You will have to create a IAM user with these policies:
{
"PolicyVersion": {
"Document": {
"Version": "2012-10-17",
"Statement": [
{
"Effect": "Allow",
"Action": [
"ecr:GetAuthorizationToken",
"ecr:BatchCheckLayerAvailability",
"ecr:GetDownloadUrlForLayer",
"ecr:BatchGetImage",
"ecr:PutImage",
"ecr:InitiateLayerUpload",
"ecr:UploadLayerPart",
"ecr:CompleteLayerUpload",
"ecr:DescribeRepositories",
"ecr:ListImages"
],
"Resource": "*"
},
{
"Effect": "Allow",
"Action": [
"ecs:DescribeTaskDefinition",
"ecs:RegisterTaskDefinition",
"ecs:UpdateService",
"ecs:DescribeServices"
],
"Resource": "*"
},
{
"Effect": "Allow",
"Action": [
"iam:PassRole"
],
"Resource": "*",
"Condition": {
"StringLike": {
"iam:PassedToService": "ecs-tasks.amazonaws.com"
}
}
}
]
},
"VersionId": "v1",
"IsDefaultVersion": true,
"CreateDate": "2025-11-04T17:13:03+00:00"
}
}- Go to your repository on GitHub
- Navigate to Settings → Secrets and variables → Actions
- Click New repository secret
Add the following secrets:
| Secret Name | Value | Description |
|---|---|---|
AWS_ACCESS_KEY_ID |
Your AWS Access Key | IAM user access key |
AWS_SECRET_ACCESS_KEY |
Your AWS Secret Key | IAM user secret key |
DEPLOY_KEY |
SSH Private Key | SSH key for git operations (version bumping) |
The DEPLOY_KEY is required for the workflow to push version bumps back to the repository.
-
Generate an SSH Key Pair:
ssh-keygen -t ed25519 -C "github-actions" -f gh-deploy-key -N ""
-
Add Public Key to Repository:
- Go to Settings → Deploy keys
- Click Add deploy key
- Title:
GitHub Actions Deploy Key - Key: Paste content of
gh-deploy-key.pub - Check "Allow write access" (Crucial for version bumping)
- Click Add key
-
Add Private Key to Secrets:
- Go to Settings → Secrets and variables → Actions
- Click New repository secret
- Name:
DEPLOY_KEY - Value: Paste content of
gh-deploy-key(the private key) - Click Add secret
-
Go to Settings → Environments
-
Create three environments:
devstaging(optional)production(optional)
-
For each environment, configure:
- Protection rules (optional):
- Required reviewers for production
- Wait timer
- Environment secrets (if different from repo secrets)

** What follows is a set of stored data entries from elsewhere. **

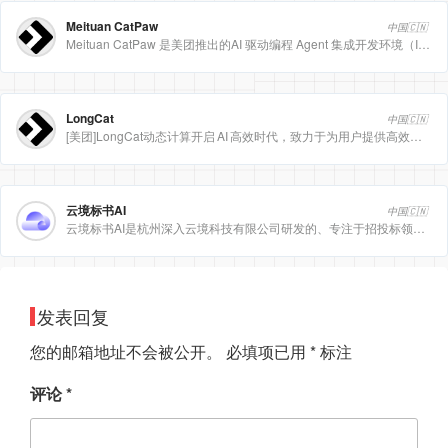
Meituan CatPaw
中国🇨🇳
Meituan CatPaw 是美团推出的AI 驱动编程 Agent 集成开发环境（IDE），定位为智能编程助手
LongCat
中国🇨🇳
[美团]LongCat动态计算开启 AI 高效时代，致力于为用户提供高效、精准、多模态的人工智能服务。
云境标书AI
中国🇨🇳
云境标书AI是杭州深入云境科技有限公司研发的、专注于招投标领域的垂直人工智能平台。该平台深度集成自然
发表回复
您的邮箱地址不会被公开。
必填项已用
*
标注
评论
*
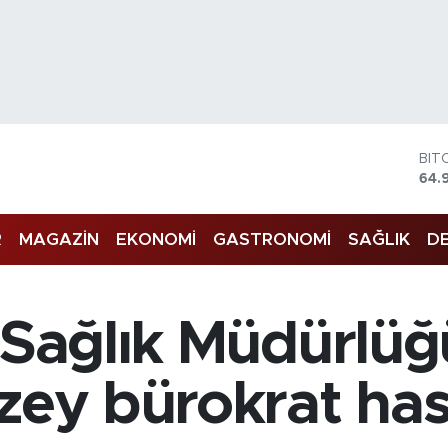
BIT
64.
DO
47,
EU
55,
R
MAGAZİN
EKONOMİ
GASTRONOMİ
SAĞLIK
DE
STE
64,
GRA
666
l Sağlık Müdürlü
BİS
13.
üzey bürokrat ha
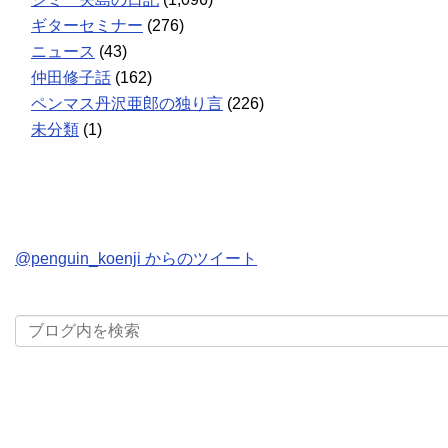
ギターセミナー
(276)
ニュース
(43)
仲田修子話
(162)
ペンマス丹沢亜郎の独り言
(226)
未分類
(1)
@penguin_koenji からのツイート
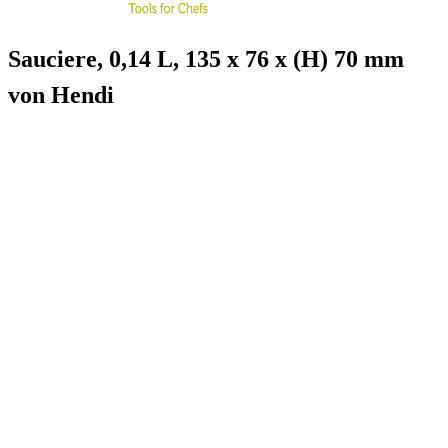
Sauciere, 0,14 L, 135 x 76 x (H) 70 mm
von Hendi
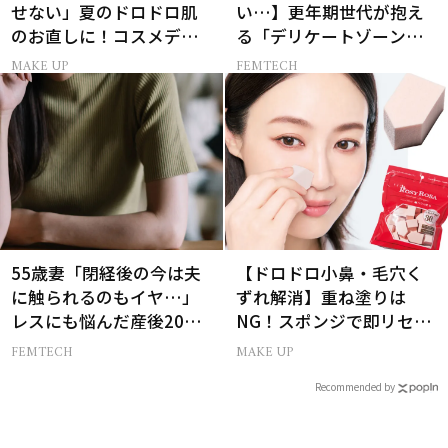
せない」夏のドロドロ肌
い…】更年期世代が抱え
のお直しに！コスメデコ
る「デリケートゾーン」
ルテのパウダーが想像以
のリアルなお悩み４選
MAKE UP
FEMTECH
上に優秀
55歳妻「閉経後の今は夫
【ドロドロ小鼻・毛穴く
に触られるのもイヤ…」
ずれ解消】重ね塗りは
レスにも悩んだ産後20年
NG！スポンジで即リセッ
の葛藤
トするプロ技
FEMTECH
MAKE UP
Recommended by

- Protection rules (optional):
The workflows are located at:
.github/workflows/deploy-server.yml- Deploys Node.js backend.github/workflows/deploy-web.yml- Deploys Next.js frontend
Both workflows:
- Trigger manually via
workflow_dispatch - Accept an
environmentinput (dev/staging/production) - Build Docker images
- Push to ECR
- Deploy to ECS with zero-downtime rolling updates
Before triggering a deployment, ensure:
- AWS Account: Active, IAM user created, CLI configured.
- Local Tools: Terraform (>=1.5.0), Docker, Node.js 24+ installed.
- App Config:
- Server listens on port 3000, Web on 3001.
-
DATABASE_URLandREDIS_AUTHhandled via Secrets Manager. -
NODE_ENV=productionset in task definitions.
- Terraform:
terraform planruns without errors. - GitHub:
- Secrets (
AWS_ACCESS_KEY_ID,AWS_SECRET_ACCESS_KEY,DEPLOY_KEY) configured. - Environments (
dev,staging,production) created.
- Secrets (
-
Navigate to Actions tab in your GitHub repository
-
Deploy Server:
- Select "Deploy Server to ECS" workflow
- Click "Run workflow"
- Enter branch to deploy from (e.g.,
main,feature/ecs-deployment) - Choose environment (
dev,staging, orproduction) - Click "Run workflow"
- The workflow will automatically:
- Bump version (minor for
main, patch for other branches) - Commit and push the version change
- Build and deploy
- Bump version (minor for
-
Deploy Web:
- Select "Deploy Web to ECS" workflow
- Click "Run workflow"
- Enter branch and select environment
- Click "Run workflow"
- Version will be automatically bumped and committed
-
Monitor Deployment:
- Click on the running workflow to see live logs
- Each step shows progress
- Final step shows deployment summary with:
- Service name
- Cluster name
- Image tag
- Commit SHA
The GitHub Actions workflows perform:
- Checkout code - Gets latest code from specified branch
- Configure Git - Sets up git credentials for version commits
- Bump version - Updates
package.jsonversion:- Main branch: Minor version bump (1.0.0 → 1.1.0)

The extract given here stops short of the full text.